Terminaba ya aquel culto de oración cuando Librado, inquieto, de pronto detuvo a todo el mundo. Era la oración de despedida, pero el Espíritu Santo no lo dejaba terminar. Al orar empezó a decir en el Espíritu: “¡Cuidado con lo que vas a hacer!”. Lo repetía una y otra vez, y buscaba entre la gente para ver si definía a quién Dios le hablaba. El hermano F sabía que aquella palabra era con él, y no quiso pasar para que oraran, pese a lo insistente y apremiante del llamado que Librado hacía. Terminó el culto. Todos nos fuimos. Al día siguiente regresamos temprano a la escuela dominical. El ambiente general era de consternación. Pronto supimos que el hermano F había matado a su esposa…

No era Librado González un pastor, en el sentido más ortodoxo de la palabra, pero no he conocido una persona con una capacidad más grande para dar un consejo bíblico certero que él. Su casa-culto, en Luyanó, La Habana, era la más hermosa de todas. Al entrar se sentía a Dios. No era un predicador homilético; por más que tratara no podía preparar los mensajes; él se ponía de pie tras su rústico púlpito de madera de pino, muy gastado, abría la Biblia y donde primero caían sus ojos, allí leía, y ahí empezaba el sermón. Si, ya sé que no debo decirles eso a los predicadores jóvenes, pero era como pasaba, y así Dios le usaba. Admirablemente él discernía desde cualquier lectura lo que Dios quería decir, y era capaz de dar una reflexión tan profunda que usted se sentiría inclinado a pensar que había estado días preparándola.
Me invitó con frecuencia a su humilde casa-culto, y de los tiempos que ministré allí guardo algunas de las impresiones más gratas de mi vida.
Siempre le tuve presente en mi clase de jóvenes. Él trabajaba en la cocina, de modo que me oía, al encontrarse a escasos tres metros de mí.
Creyó en mí cuando otros no creyeron. En el Espíritu me llamó al ministerio. “¡Yo lo llamo! ¡Yo lo llamo!”, me decía en el Espíritu, y con urgencia aquella mañana, a mediados de la década del 90, en que recién se había derramado el Espíritu Santo en aquel sótano, lleno de jóvenes de pie, con los brazos en alto, llorando todos, en la presencia misma de Dios.
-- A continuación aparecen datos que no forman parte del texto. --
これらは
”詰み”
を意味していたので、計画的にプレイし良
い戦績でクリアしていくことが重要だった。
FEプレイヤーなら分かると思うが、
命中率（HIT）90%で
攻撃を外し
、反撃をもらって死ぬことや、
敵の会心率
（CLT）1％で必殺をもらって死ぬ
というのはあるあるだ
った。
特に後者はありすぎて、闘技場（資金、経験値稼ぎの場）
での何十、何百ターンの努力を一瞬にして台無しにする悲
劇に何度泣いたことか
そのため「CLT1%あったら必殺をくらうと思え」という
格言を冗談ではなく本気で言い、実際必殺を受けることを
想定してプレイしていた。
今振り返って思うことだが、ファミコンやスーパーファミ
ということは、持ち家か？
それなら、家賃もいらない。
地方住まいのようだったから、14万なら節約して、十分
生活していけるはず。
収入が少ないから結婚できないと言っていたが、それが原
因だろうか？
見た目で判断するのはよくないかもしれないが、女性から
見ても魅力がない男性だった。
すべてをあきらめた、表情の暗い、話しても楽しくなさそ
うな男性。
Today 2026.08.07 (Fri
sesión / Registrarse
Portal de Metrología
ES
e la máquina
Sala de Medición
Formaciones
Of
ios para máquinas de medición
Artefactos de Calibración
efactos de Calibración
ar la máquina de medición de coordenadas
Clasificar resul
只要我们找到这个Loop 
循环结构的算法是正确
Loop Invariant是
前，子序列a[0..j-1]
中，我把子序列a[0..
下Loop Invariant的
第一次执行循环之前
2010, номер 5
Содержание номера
Salía mi esposa de un intensísimo tiempo de oración de varios días en el hogar. Nadie lo sabía. Entramos al sótano. En el Espíritu, Librado la miró, y con la expresión de alguien que lo sabe todo de uno, le dijo: “Fortaleza de oración”, y volviéndose a mí, muy serio y solemne, me dijo: “Eso dice el Señor, que ella es una fortaleza de oración”.
Nació Librado el 18 de enero de 1937, y el Señor le llamó al descanso eterno de los santos el 16 de agosto de 2019, dejando tras de sí un notable e indeleble legado. Sostuvo económicamente pastores y evangelistas. Cosió mis zapatos cuando se rompieron. Fue comida al hambriento, y refugio al desterrado. Como eje central de muchos eventos nacionales, en lo administrativo, fue el brazo derecho del pastor. Querido y consultado por todo el mundo llenó una hermosa página de servicio, en que combinó inigualablemente la finísima ministración en el Espíritu, propia de un experimentado anciano, con la más eficaz diaconía.